Over 1 cm of vertical distraction was achieved in the anterior mandibular segment with good bone infill occurring during the consolidation phase, avoiding the requirement for bone grafting that would have been required if conventional surgical elevation was undertaken. Other treatment considerations could have included a concurrent conventional lower labial segment osteotomy and vertical reduction genioplasty using the bone to fill the osteotomy bony defect, as well as the placement of TADs in the maxilla for skeletal anchorage to intrude the posterior segment (Cousley, 2014). This may have reduced or negated the use of conventional Le Fort 1 impaction. Although most Class 2 skeletal AOB can be successfully treated with conventional maxillary Le Fort 1 and mandibular bilateral sagittal split osteotomy, due to the severity of the presenting AOB and accentuated reverse curve of Spee, a novel approach was undertaken to achieve a satisfactory and stable occlusal result.
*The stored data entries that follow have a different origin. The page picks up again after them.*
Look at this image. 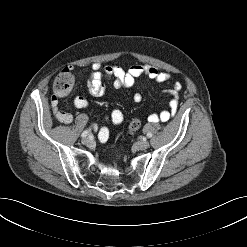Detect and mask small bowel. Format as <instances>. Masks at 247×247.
I'll return each instance as SVG.
<instances>
[{
	"instance_id": "1",
	"label": "small bowel",
	"mask_w": 247,
	"mask_h": 247,
	"mask_svg": "<svg viewBox=\"0 0 247 247\" xmlns=\"http://www.w3.org/2000/svg\"><path fill=\"white\" fill-rule=\"evenodd\" d=\"M70 69H73L72 67ZM148 77L157 83H167L170 81L171 74L168 72L160 71L153 65L148 64H138L133 65L129 69L124 70L123 68L115 65L103 66L100 63H94L91 66V73L86 83L87 92L92 97H100L106 91V81L112 80V85L116 89H126L131 90L135 85L136 79L140 77ZM181 89V84L179 82H174L170 88L165 90V92L171 97L169 106L170 110H165L159 114H151L148 117V121L153 123L159 120L167 121L172 118L176 112L178 106V94ZM135 102H141L142 96L140 93H135L133 96ZM73 105L76 108H88L90 102L87 98L83 96H77L73 99ZM52 111L54 117L61 123L70 124L73 121L71 114L59 111L57 103L52 102ZM108 119L115 125H119L124 120V115L122 111L115 108L108 115ZM98 136L101 142H106L109 138V129L107 127L98 128Z\"/></svg>"
}]
</instances>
Longer-term post-treatment records show stable open bite closure was achieved with the elevation of the mandibular anterior segment as well as maxillary posterior impaction. The vertical facial proportions remain similar to pre-treatment values with lip competency achieved only through mentalis activity. This could be improved with the use of a vertical reduction genioplasty carried out at the time of the Le Fort 1 but this has been declined by the patient.
Summary
The present case report demonstrated the multidisciplinary treatment of a severe AOB in which the use of both vertical segmental anterior mandibular distraction and a conventional Le Fort I osteotomy were required. The vertical distraction was a novel approach to correct a dual occlusal plane resulting from an accentuated reverse curve of Spee. The establishment of a positive overbite and overjet was stable over a 8.2-year period.
Acknowledgments
The authors wish to thank the late Mr James Worthington for his assistance during the surgery.
Footnotes
Declaration of conflicting interests: The author(s) declared no potential conflicts of interest with respect to the research, authorship, and/or publication of this article.
Funding: The author(s) received no financial support for the research, authorship, and/or publication of this article.
ORCID iD: Peter Fowler
https://orcid.org/0000-0001-9441-7410
Informed consent: The patient provided written consent for the publication of clinical data and images.